Les gens se rebellent un peu, l’armée intervient, et tout rentre dans l’ordre (assez invraisemblable). Au surplus, les illustrations n’ont guère trouvé grâce à mes yeux exigeants. Si les traits sont indéniablement réussis (la finesse des traits apportant aux décors et personnages une touche d’une rare poésie), les tons marrons/jaunes choisis par les auteurs m’ont filé une migraine à damner un saint, une vraie plaie où lire le texte ne fut pas une partie de plaisir. Imaginez un film de Jeunet (avec le filtre jaunasse) puissance dix, le flou en plus, et vous aurez une vilaine impression de brumeuse noyade ouatée, onirique mais difficile à saisir.
En guise de conclusion, la valeur ajoutée de la mise en images est, à mon humble niveau, aussi importante que l’apport de Basile Boli à la philosophie herméneutique. Faire de cette nouvelle un roman graphique était parti d’une bonne intention, néanmoins la voie prise par les illustrateurs n’est pas du tout mon genre, le résultat est lourd à digérer pour les yeux – même si celui-ci a un certain cachet.
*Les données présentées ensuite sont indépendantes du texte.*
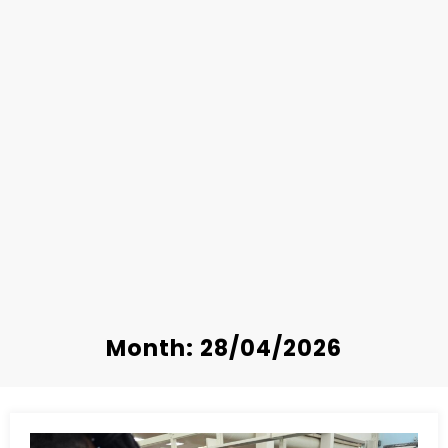
Month: 28/04/2026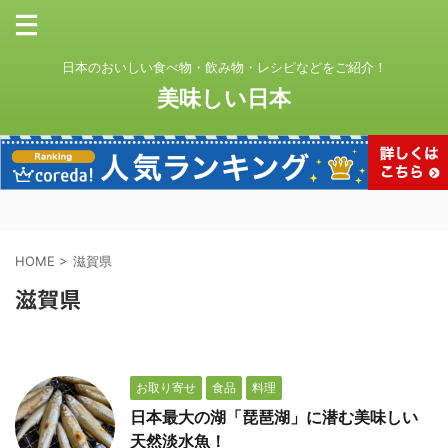
日本のおいしい食べ物・飲み物・レシピなどをご紹介！
美味しい日本
HOME
>
滋賀県
滋賀県
お取り寄せ
食品
料理
日本最大の湖「琵琶湖」に潜む美味しい
天然淡水魚！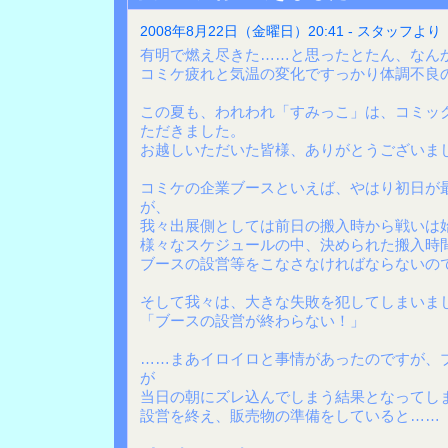
2008年8月22日（金曜日）20:41 - スタッフより
有明で燃え尽きた……と思ったとたん、なん
コミケ疲れと気温の変化ですっかり体調不良
この夏も、われわれ「すみっこ」は、コミッ
ただきました。
お越しいただいた皆様、ありがとうございま
コミケの企業ブースといえば、やはり初日が
が、
我々出展側としては前日の搬入時から戦いは
様々なスケジュールの中、決められた搬入時
ブースの設営等をこなさなければならないの
そして我々は、大きな失敗を犯してしまいま
「ブースの設営が終わらない！」
……まあイロイロと事情があったのですが、
が
当日の朝にズレ込んでしまう結果となってし
設営を終え、販売物の準備をしていると……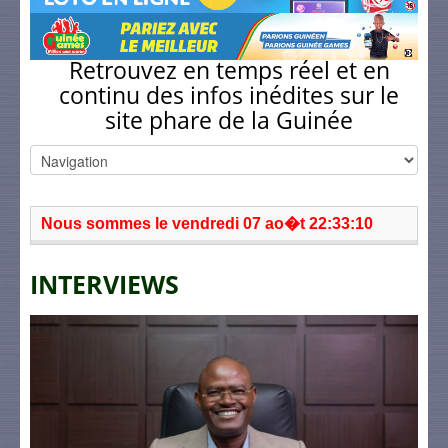
Retrouvez en temps réel et en
continu des infos inédites sur le
site phare de la Guinée
Nous sommes le vendredi 07 ao�t 22:33:10
INTERVIEWS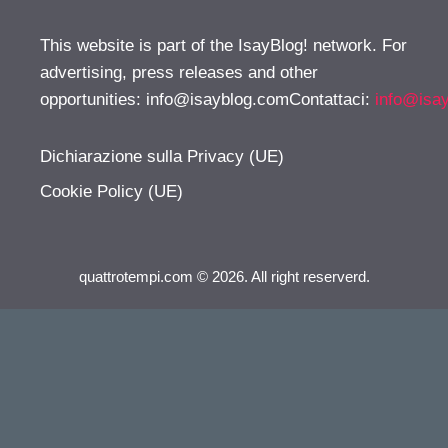
This website is part of the IsayBlog! network. For
advertising, press releases and other
opportunities:
info@isayblog.comContattaci
:
info@isa
Dichiarazione sulla Privacy (UE)
Cookie Policy (UE)
quattrotempi.com © 2026. All right reserverd.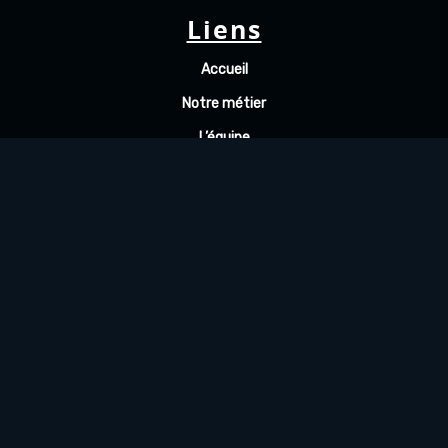
Liens
Accueil
Notre métier
L’équipe
Actualités
Contact
Copyright 2021 bmv économie. Tous droits
réservés. Made by
FINE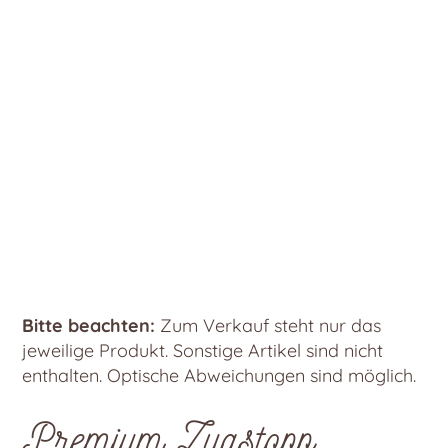
Bitte beachten:
Zum Verkauf steht nur das
jeweilige Produkt. Sonstige Artikel sind nicht
enthalten. Optische Abweichungen sind möglich.
Premium Zugstopp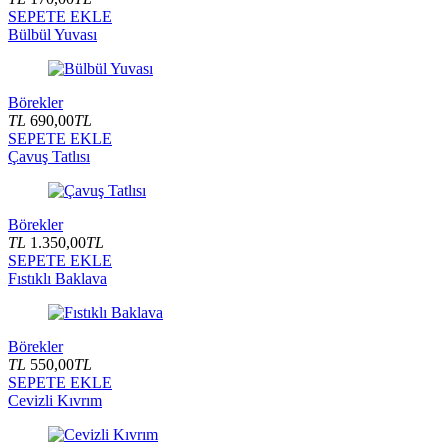
SEPETE EKLE
Bülbül Yuvası
Börekler
TL
690,00
TL
SEPETE EKLE
Çavuş Tatlısı
Börekler
TL
1.350,00
TL
SEPETE EKLE
Fıstıklı Baklava
Börekler
TL
550,00
TL
SEPETE EKLE
Cevizli Kıvrım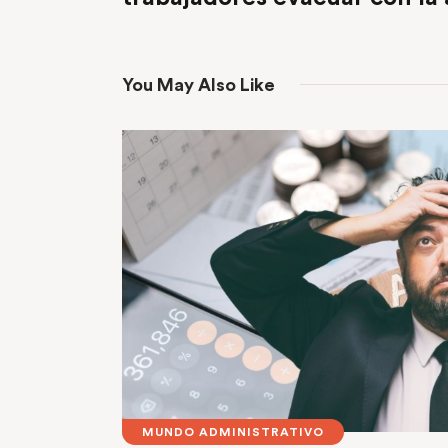
You May Also Like
MUNDO ADMINISTRATIVO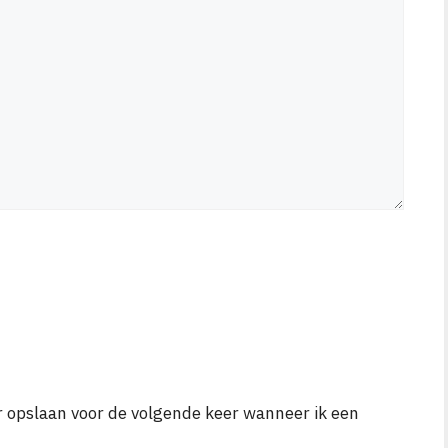
r opslaan voor de volgende keer wanneer ik een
Thèmes abordés (du moins selon Le Tigre)
Désolé, ça va progressivement spoiler. Pour un roman des années 1880, ça pose toutefois moins de problèmes non ?
Mais où se trouve cette putain de frontière entre la folie et la santé mentale ? A partir de quand peut-on considérer que son prochain est fou à lier ? On sent bien qu’il y a comme un crescendo odieux dans le comportement de Simon Bacamarte, en outre ses proches (dont l’apothicaire, sorte de Sancho Pansa brésilien) mettent du temps à lui dire qu’il fait de la merde. Lorsque Simon a mis une belle partie de la populace dans l’asile, aucun traitement ne sort du lot, faute de diagnostic bien établi. Le docteur finit par estimer que le déséquilibre mental fait partie prenante de tout être humain, aussi ce sont les individus les plus sains d’esprit (sans passions, neutres) qui seraient les plus malades. L’idée d’un tel renversement de la médecine, certes basique, n’en est pas moins rendue avec une puissance dramatique qui laisse des marques.
L’auteur brésilien va plus loin lorsque le doctor a une révélation : il a traité tout le monde, n’a avancé en rien dans le traitement de la folie, tous semblent normaux…sauf lui, car sa perfection doit forcément être une forme d’atteinte de l’esprit. C’est pourquoi il finit par décider d’être le propre cobaye de ses expériences de pensées les plus absconses, pensant qu’il est le sujet parfait de ses études. Oui, j’ai eu le même double constat que vous : le héros est un doux dingue qui a achevé de tourner en rond, en plus de mettre sur pied, loin d’Europe, l’ébauche du noble art de la psychanalyse. Sacré Simon !
…à rapprocher de :
– Du père Ba, Tigre a lu Daytripper (superbe dessin, scénar’ un poil chiant) ou The Umbrella academy (avec Gerard Way, décevant également).
– Le sujet de ce titre m’a furieusement rappelé l’essai Les plus fous ne sont pas ceux qu’on croit, de Manfred Lutz.
Enfin, si votre librairie est fermée, vous pouvez trouver ce roman graphique en ligne ici.
Peut-etre que le bouquin est mieux? L’histoire a la base a l’air interessante…
Sinon j’ai cherche le sens d’Hermeneutique que j’avais oublie. La note wikipedia m’en a rappele la signification mais aussi pourquoi j’avais choisi d’oublier ce mot.
Sachant que la plupart des bulles sont extraites du roman, ça m’a l’air plutôt docte mâtiné d’un désuet pince-sans-rire. Quant à l’herméneutique, je n’ai aucune idée de ce que c’est. Mais le mot est très joli à l’oreille.